I press my thumb against his hole. Just pressure. He gasps into the pillow—a wet, broken sound—and pushes back against my hand.

"Greedy," I murmur. Press harder. Watch him open around my thumb, the muscle fluttering, his whole body trembling. "The boy who flinched when I looked at him is pushing his ass back on my hand. What would Linda say?"

He tenses. For one second—one razor-sharp second—and I feel the flinch and then the anger and then the heat that floods through him like a backdraft. Because I said the unsayable thing. The thing no one else would dare.

"Fuck you," he breathes. But his hips don't stop moving.

"That's the spirit." I pull my thumb out. Replace it with two slicked fingers and bury them to the knuckle.

He cries out. Muffled by the pillow, but I hear it—the sharp edge of pain dissolving into pleasure so fast it's practically chemical. I curl my fingers. Find the spot. Press.

Max's whole body jolts like he's been electrocuted. His hands fist in the sheets so hard his knuckles go white. His back arches—deep, obscene—and the sound that comes out of him is something I want to hear every day until I die.

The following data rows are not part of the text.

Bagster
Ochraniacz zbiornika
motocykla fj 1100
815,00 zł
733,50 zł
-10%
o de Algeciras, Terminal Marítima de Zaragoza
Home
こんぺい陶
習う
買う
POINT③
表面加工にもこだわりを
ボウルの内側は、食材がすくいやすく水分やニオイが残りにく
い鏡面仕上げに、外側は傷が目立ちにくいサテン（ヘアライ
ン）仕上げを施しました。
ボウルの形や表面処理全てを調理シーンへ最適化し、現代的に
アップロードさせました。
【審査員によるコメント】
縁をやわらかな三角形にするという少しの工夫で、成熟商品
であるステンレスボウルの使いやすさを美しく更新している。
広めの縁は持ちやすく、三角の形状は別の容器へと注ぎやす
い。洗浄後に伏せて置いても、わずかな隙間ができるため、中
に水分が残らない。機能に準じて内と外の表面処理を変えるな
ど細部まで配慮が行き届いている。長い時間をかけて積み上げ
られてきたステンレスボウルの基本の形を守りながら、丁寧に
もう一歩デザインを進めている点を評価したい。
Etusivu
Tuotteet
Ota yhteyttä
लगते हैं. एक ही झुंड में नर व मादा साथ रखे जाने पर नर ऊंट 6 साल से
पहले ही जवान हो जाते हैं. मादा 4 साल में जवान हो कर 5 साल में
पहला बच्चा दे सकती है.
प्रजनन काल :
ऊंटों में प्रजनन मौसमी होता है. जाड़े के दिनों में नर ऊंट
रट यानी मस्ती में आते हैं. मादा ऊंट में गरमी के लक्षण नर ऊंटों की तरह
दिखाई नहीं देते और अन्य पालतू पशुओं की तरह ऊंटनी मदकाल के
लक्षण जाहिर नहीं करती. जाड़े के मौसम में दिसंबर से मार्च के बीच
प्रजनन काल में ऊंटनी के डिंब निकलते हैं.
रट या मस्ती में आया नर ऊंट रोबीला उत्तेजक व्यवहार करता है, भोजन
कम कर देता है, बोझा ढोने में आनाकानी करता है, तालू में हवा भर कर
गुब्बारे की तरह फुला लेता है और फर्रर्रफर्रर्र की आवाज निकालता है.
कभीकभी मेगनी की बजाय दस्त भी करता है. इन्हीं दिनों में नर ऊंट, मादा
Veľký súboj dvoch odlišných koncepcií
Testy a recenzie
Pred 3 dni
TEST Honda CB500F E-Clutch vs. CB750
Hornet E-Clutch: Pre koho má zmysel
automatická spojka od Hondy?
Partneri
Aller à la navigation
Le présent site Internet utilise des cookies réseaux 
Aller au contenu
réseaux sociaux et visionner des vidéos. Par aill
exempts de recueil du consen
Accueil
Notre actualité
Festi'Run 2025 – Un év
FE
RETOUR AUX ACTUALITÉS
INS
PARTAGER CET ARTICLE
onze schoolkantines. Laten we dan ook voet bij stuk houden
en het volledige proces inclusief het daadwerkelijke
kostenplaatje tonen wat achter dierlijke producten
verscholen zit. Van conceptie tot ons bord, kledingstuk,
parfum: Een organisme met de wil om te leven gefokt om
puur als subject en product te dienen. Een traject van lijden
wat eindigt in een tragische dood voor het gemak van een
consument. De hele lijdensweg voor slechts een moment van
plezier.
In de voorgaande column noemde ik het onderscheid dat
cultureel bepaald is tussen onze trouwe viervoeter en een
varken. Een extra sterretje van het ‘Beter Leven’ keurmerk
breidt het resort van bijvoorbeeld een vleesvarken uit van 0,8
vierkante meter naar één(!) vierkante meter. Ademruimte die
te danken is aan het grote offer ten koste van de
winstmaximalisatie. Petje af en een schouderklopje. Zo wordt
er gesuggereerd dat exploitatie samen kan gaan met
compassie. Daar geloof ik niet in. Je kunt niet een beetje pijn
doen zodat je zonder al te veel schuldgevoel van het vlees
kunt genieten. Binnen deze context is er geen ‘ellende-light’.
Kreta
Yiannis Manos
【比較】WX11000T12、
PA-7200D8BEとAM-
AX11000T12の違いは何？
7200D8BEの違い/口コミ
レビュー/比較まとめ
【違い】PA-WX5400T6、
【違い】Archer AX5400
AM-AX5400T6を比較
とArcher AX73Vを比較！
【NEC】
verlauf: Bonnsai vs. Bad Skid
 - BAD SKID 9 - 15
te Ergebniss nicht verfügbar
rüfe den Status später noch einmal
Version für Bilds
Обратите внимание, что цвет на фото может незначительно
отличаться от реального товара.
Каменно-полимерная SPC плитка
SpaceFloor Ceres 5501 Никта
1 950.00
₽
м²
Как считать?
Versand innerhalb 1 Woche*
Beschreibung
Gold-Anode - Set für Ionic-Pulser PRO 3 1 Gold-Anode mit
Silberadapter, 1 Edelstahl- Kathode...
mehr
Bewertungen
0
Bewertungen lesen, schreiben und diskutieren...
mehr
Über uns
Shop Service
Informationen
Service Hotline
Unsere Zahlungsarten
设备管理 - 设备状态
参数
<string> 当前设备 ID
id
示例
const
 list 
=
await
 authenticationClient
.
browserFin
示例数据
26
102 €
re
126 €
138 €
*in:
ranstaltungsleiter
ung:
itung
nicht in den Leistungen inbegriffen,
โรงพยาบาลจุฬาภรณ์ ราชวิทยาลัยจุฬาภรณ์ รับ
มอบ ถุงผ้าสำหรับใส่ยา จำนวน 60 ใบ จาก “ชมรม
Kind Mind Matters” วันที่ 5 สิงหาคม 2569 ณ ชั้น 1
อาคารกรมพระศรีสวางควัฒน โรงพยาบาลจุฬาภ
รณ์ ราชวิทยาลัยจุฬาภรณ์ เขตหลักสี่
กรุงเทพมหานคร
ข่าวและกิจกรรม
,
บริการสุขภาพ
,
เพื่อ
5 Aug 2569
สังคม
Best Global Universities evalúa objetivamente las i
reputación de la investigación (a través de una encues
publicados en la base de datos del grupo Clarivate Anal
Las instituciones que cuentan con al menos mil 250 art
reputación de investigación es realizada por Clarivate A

"There it is." I press again. Watch him shake. "There's my boy."

I work him open with two fingers, then three, because I'm not small and despite the slick he's tight—clenching around my fingers in rhythmic pulses, his body trying to pull me deeper. I fuck him with my hand and watch him come apart—the hitching breaths, the way his thighs tremble, the soft desperate sounds he buries in the pillow because he's still ashamed. Still hiding. And too loud—even muffled, those sounds are going to carry through walls, and Margot's bound to hear him.